* **Exercise requirements**: From the data underneath, reproduce exactly the stretch that begins at the line with "universal categorization or" and ends after the line with "Clip: S29 Ep21 | 38s".

Page-level text extractions
────────────────

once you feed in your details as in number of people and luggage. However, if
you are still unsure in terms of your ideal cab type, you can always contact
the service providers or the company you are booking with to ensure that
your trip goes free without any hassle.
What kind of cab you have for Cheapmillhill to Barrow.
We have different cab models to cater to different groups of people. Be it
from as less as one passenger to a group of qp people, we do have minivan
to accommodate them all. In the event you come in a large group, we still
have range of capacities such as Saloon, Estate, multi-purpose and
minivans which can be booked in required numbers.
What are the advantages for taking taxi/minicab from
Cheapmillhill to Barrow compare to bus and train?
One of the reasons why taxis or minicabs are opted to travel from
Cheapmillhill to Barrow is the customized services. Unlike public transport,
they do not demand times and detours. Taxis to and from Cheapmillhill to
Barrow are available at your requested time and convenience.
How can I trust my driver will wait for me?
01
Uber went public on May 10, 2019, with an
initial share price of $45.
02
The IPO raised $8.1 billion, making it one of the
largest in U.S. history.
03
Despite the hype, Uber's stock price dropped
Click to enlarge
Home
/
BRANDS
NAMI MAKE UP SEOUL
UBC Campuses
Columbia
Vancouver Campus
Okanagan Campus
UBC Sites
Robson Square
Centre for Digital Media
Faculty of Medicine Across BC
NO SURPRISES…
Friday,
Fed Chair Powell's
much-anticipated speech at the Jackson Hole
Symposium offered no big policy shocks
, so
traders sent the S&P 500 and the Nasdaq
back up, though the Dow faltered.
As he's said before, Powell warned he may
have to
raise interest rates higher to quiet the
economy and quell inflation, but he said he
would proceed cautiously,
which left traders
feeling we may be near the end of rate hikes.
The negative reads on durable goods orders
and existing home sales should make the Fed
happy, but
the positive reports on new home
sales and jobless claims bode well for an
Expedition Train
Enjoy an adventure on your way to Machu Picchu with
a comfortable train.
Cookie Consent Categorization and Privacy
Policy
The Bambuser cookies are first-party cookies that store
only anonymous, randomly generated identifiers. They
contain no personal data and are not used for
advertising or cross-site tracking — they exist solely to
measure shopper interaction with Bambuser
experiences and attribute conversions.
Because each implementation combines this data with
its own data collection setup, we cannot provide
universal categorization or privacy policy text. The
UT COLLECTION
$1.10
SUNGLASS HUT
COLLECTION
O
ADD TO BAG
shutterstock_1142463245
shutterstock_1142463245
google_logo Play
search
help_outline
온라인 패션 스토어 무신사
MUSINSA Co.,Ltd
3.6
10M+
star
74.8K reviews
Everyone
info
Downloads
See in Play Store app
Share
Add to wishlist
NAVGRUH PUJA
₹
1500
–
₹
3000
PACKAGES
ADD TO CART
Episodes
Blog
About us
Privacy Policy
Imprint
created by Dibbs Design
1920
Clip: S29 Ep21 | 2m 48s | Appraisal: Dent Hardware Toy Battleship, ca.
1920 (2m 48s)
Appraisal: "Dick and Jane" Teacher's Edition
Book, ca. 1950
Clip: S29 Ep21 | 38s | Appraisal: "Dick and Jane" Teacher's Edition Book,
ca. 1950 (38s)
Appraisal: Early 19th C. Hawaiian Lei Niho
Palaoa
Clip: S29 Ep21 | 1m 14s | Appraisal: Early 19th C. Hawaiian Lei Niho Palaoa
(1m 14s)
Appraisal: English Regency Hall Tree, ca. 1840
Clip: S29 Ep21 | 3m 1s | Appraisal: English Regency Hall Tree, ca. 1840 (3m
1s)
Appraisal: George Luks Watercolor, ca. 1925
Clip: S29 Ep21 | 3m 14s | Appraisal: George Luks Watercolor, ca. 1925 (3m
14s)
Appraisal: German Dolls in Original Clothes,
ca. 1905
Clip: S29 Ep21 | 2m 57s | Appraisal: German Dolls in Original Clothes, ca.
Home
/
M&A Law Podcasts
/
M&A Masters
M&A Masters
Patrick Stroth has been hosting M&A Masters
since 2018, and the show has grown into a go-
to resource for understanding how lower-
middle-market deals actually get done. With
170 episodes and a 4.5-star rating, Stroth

────────────────

* **Solution for this exercise**:
universal categorization or privacy policy text. The
UT COLLECTION
$1.10
SUNGLASS HUT
COLLECTION
O
ADD TO BAG
shutterstock_1142463245
shutterstock_1142463245
google_logo Play
search
help_outline
온라인 패션 스토어 무신사
MUSINSA Co.,Ltd
3.6
10M+
star
74.8K reviews
Everyone
info
Downloads
See in Play Store app
Share
Add to wishlist
NAVGRUH PUJA
₹
1500
–
₹
3000
PACKAGES
ADD TO CART
Episodes
Blog
About us
Privacy Policy
Imprint
created by Dibbs Design
1920
Clip: S29 Ep21 | 2m 48s | Appraisal: Dent Hardware Toy Battleship, ca.
1920 (2m 48s)
Appraisal: "Dick and Jane" Teacher's Edition
Book, ca. 1950
Clip: S29 Ep21 | 38s | Appraisal: "Dick and Jane" Teacher's Edition Book,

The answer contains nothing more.